-- EXERCISE DESCRIPTION --
Somewhere below are a line with "003 Aromatizadores Para Grandes Areas" and a later line with "005 Repuestos Esencia Equipos Electricos". Output exactly those lines and all lines between them.

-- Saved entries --
Content starts

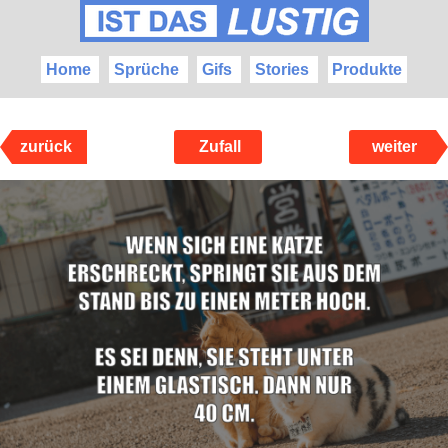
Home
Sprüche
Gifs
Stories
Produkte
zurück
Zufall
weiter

Content ends
Content starts

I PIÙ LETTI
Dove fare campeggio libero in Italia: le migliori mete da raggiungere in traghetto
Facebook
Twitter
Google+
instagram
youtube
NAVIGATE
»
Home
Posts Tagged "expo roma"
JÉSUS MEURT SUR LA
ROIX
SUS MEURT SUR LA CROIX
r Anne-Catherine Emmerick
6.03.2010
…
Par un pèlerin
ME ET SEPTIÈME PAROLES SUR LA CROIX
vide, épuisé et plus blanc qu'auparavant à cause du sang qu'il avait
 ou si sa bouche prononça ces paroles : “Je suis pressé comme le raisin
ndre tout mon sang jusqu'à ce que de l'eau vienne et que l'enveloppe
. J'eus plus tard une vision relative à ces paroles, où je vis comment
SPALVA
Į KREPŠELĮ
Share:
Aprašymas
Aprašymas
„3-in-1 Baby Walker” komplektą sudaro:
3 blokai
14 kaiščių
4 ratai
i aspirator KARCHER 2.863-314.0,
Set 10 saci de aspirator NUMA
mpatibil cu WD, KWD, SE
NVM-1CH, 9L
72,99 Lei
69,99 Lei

Content ends
Content starts

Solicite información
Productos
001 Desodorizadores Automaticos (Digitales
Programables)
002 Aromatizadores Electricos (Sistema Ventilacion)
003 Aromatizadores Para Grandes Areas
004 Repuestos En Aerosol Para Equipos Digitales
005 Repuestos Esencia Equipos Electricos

Content ends

-- SOLUTION FOR THIS TASK --
003 Aromatizadores Para Grandes Areas
004 Repuestos En Aerosol Para Equipos Digitales
005 Repuestos Esencia Equipos Electricos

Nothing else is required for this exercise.